RECORDER REPORT

ISLAMABAD: Pakistan Banks Association (PBA) has asked the Federal Board of Revenue (FBR) either to abolish Super Tax or reduce its rate to 3 percent through Finance Bill 2017, as Super Tax has raised effective tax rate on banks to 39 percent.

Reacting to the Finance Bill 2017, the PBA has communicated its observations to Federal Board of Revenue Chairman Dr Muhammad Irshad on Thursday.

According to the PBA, the Super Tax, for rehabilitation of temporarily displaced persons, was first introduced vide 2015 budget as a onetime levy for banking companies at 4 percent and for other companies, having income above Rs 500 million, it was 3 percent. Through Finance Bill 2017, it has been extended for the third consecutive year. This has resulted in increasing tax rate for banks effectively to 39 percent, which is excessive and also inequitable.

It is proposed that Super Tax should be abolished or at least the rate of Super Tax be reduced to 3 per cent, as is applicable to other corporate firms to bring in harmony and eliminate discrimination.

Pakistan Banks Association referred to the proposals in the Federal Budget 2017-18, seeking amendments in Income Tax Ordinance, 2001, which would be detrimental for the member banks of the PBA.

Proposed “explanation” in Rule 1(g) of the Seventh Schedule: Rule 1(g) requires the banks to disregard any adjustments in accounts made in accordance with IAS 39 & 40. The Finance Bill 2017 proposes to insert following “explanation” in Rule 1(g) of the Seventh Schedule.
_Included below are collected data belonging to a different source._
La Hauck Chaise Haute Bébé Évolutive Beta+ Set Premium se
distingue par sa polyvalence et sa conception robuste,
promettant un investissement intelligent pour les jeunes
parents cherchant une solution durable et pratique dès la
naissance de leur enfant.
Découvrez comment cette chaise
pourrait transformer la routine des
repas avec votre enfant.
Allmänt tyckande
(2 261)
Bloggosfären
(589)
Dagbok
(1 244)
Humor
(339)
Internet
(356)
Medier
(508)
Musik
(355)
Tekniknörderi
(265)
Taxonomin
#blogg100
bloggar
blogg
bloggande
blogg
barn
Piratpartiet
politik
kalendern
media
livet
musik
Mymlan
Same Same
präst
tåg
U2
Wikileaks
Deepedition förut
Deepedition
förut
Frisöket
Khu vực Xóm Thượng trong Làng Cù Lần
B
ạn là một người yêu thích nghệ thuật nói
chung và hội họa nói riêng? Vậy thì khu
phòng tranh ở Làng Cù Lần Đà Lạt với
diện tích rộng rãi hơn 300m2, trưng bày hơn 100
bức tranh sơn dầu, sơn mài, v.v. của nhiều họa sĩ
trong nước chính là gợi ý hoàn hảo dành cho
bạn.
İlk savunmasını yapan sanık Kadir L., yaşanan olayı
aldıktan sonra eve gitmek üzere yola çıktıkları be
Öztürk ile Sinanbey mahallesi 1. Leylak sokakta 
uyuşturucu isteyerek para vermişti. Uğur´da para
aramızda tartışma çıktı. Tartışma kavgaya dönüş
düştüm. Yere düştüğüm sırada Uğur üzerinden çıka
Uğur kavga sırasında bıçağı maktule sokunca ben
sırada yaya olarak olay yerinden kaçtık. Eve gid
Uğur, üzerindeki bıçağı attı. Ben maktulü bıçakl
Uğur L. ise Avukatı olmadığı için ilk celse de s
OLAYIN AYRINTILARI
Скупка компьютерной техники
Both the present Rule 1(g) and the proposed ‘explanation’ are reproduced below for your ease of reference:

(g) Adjustment made in the annual accounts, on account of application of international accounting standards 39 and 40 shall be excluded in arriving at taxable income.

Explanation — For the removal of doubt, it is clarified that nothing in this rule shall be so construed as so allow a notional loss, or charge to tax any notional gain on any investment under any regulation or instruction unless all the events that determine such gain or loss have occurred and the gain or loss can be determined with reasonable accuracy.
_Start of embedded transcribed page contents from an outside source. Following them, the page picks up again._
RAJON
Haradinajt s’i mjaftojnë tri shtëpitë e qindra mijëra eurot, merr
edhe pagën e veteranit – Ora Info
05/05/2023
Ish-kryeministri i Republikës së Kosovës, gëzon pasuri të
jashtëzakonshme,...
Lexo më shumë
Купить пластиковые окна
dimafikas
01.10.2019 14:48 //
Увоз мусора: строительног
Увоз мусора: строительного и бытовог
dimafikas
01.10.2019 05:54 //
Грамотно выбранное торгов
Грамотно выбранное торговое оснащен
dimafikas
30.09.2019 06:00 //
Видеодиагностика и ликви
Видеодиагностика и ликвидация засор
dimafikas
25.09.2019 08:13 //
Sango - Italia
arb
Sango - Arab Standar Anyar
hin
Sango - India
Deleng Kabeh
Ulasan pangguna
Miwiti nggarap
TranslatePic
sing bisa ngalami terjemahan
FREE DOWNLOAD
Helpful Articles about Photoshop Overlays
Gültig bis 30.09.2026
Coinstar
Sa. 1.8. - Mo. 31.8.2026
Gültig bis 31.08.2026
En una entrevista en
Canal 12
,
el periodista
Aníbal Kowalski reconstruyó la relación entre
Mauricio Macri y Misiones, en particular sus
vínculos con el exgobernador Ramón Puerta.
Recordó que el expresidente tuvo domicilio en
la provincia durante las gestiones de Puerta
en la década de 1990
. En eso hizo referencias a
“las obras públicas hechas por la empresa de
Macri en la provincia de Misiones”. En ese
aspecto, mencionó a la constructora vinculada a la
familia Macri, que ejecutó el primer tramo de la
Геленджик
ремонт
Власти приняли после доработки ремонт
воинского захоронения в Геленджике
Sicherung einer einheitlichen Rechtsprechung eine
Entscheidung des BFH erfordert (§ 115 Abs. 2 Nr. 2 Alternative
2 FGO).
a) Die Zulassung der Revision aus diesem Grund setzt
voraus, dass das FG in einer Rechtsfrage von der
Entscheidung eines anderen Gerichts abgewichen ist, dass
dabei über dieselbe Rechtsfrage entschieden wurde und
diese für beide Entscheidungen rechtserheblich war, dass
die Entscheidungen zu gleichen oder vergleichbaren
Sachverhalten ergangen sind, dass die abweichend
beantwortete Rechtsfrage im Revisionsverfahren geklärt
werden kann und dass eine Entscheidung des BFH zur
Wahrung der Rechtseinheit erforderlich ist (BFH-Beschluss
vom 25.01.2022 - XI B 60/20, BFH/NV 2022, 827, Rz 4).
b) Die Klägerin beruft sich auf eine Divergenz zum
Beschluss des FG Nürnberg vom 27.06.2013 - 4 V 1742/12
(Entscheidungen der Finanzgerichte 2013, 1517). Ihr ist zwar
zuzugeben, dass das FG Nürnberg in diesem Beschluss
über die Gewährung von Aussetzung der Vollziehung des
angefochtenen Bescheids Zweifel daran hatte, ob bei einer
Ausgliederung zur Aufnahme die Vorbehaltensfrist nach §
The State Bank of Pakistan, however, has issued notification directing the banks, in Pakistan, not to adopt and apply both IAS 39 and 40 whilst preparing their accounts.

Rule 1(g) as it stood in recent past and without the presence of explanation, was being misused with the assessing officers disallowing adjustments being done as per SBP directives. Given that there is overlap between the requirement of the SBP circulars and IAS 39/40, this provides easy tools for the assessing officers whilst framing the amended assessments.

In view of the above, the PBA would suggest that:

(a) Rule 1(g), being redundant, be kept in abeyance till the time the SBP permits the banks to adopt IAS 39 and 40; or

(b)Proposed “explanation” in Rule 1(g) should be modified to clarify that all SBP allowed accounting treatments, including any notification for valuation of investment, will not be covered under present Rule 1(g) of the Seventh Schedule, the FBR added.